§ **DATA FOR THIS EXERCISE**:

▬▬▬▬▬▬▬▬▬▬

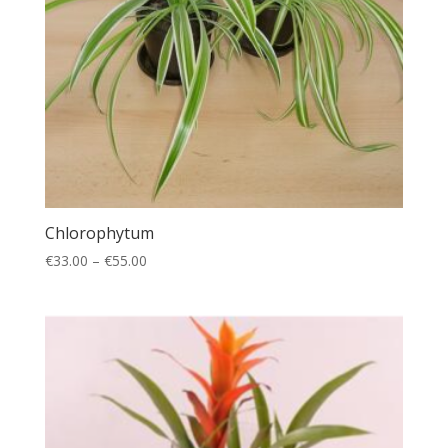
Chlorophytum
€
33.00
–
€
55.00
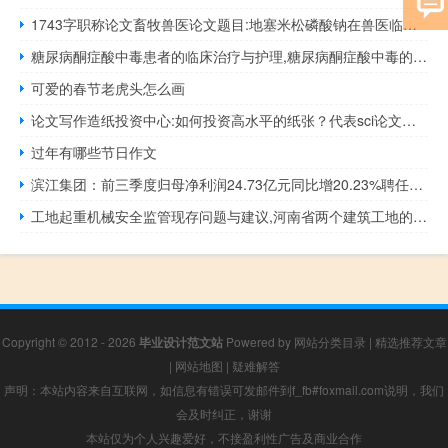
1743字职称论文畜牧兽医论文题目:地塞米松磷酸钠在兽医临床中的应用
糖尿病酮症酸中毒患者的临床治疗与护理,糖尿病酮症酸中毒的主要护理措施
可爱的春节老虎头怎么画
论文写作造纸投资中心:如何投资高水平的纸张？代表sci论文发表sci论文的几点建议
过年有哪些节日作文
滨江集团：前三季度归母净利润24.73亿元同比增20.23%聘任张洪力为新总裁余忠祥辞任执行总裁
工地起重机械安全监管现存问题与建议,河南省两个建筑工地的起重机械检验什么时候不再回到质量技术上来了...
Copyright © 2012 - 2026
毕业设计范文站
Powered by
网站分类目录
|
精选推荐文章
|
网站地图
|
疑难解答
声明：本站内容来自互联网，如信息有错误可发邮件到f_fb#foxmail.com说明，我们
会及时纠正，谢谢
本站仅为个人兴趣爱好，不接盈利性广告及商业合作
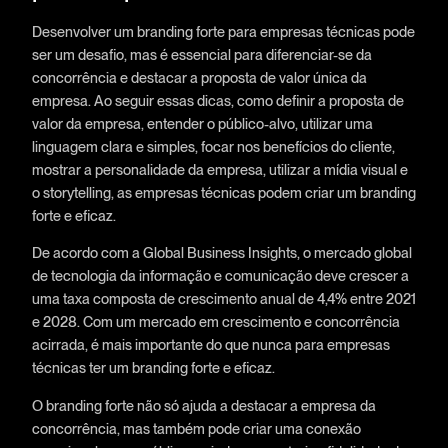
Desenvolver um branding forte para empresas técnicas pode
ser um desafio, mas é essencial para diferenciar-se da
concorrência e destacar a proposta de valor única da
empresa. Ao seguir essas dicas, como definir a proposta de
valor da empresa, entender o público-alvo, utilizar uma
linguagem clara e simples, focar nos benefícios do cliente,
mostrar a personalidade da empresa, utilizar a mídia visual e
o storytelling, as empresas técnicas podem criar um branding
forte e eficaz.
De acordo com a Global Business Insights, o mercado global
de tecnologia da informação e comunicação deve crescer a
uma taxa composta de crescimento anual de 4,4% entre 2021
e 2028. Com um mercado em crescimento e concorrência
acirrada, é mais importante do que nunca para empresas
técnicas ter um branding forte e eficaz.
O branding forte não só ajuda a destacar a empresa da
concorrência, mas também pode criar uma conexão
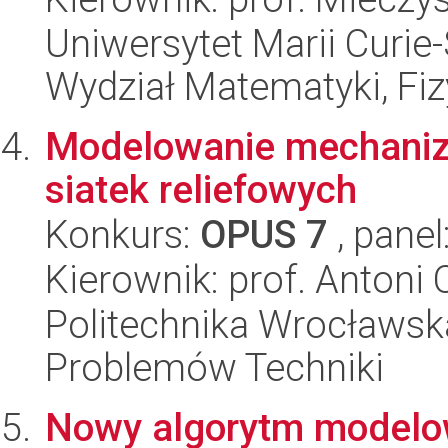
Uniwersytet Marii Curie-
Wydział Matematyki, Fizy
Modelowanie mechani
siatek reliefowych
Konkurs:
OPUS 7
, panel
Kierownik: prof. Antoni
Politechnika Wrocławs
Problemów Techniki
Nowy algorytm modelow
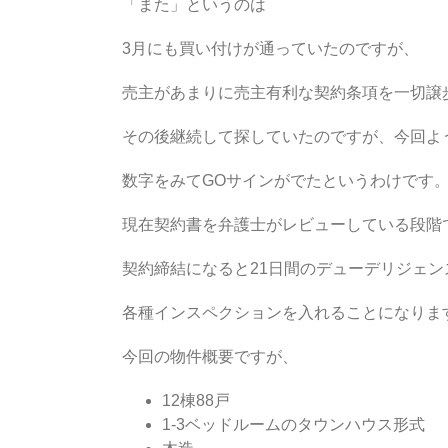
「また」というのは
3月にも買い付けが通っていたのですが、
売主があまりに売主有利な契約条項を一切譲
その後継続して探していたのですが、今回よ
数字をみてGOサインがでたというわけです
現在契約書を弁護士がレビューしている段階
契約締結になると21日間のデューデリジェン
各種インスペクションを入れることになりま
今回の物件概要ですが、
12棟88戸
1-3ベッドルームのタウンハウス形式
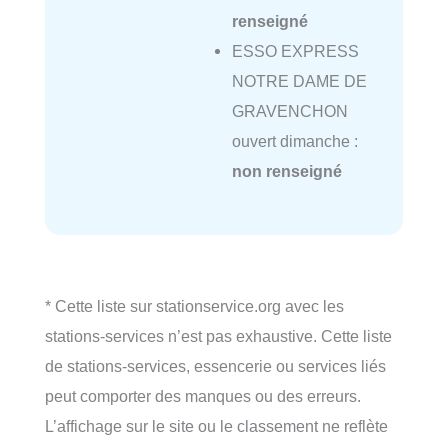
renseigné
ESSO EXPRESS
NOTRE DAME DE
GRAVENCHON
ouvert dimanche :
non renseigné
* Cette liste sur stationservice.org avec les
stations-services n’est pas exhaustive. Cette liste
de stations-services, essencerie ou services liés
peut comporter des manques ou des erreurs.
L’affichage sur le site ou le classement ne reflète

▬▬▬▬▬▬▬▬▬▬

§ **WORK TASK**: Every line in the data that holds the string "criar" should be returned.

§ **RESULT OF THIS TASK**:
o storytelling, as empresas técnicas podem criar um branding
concorrência, mas também pode criar uma conexão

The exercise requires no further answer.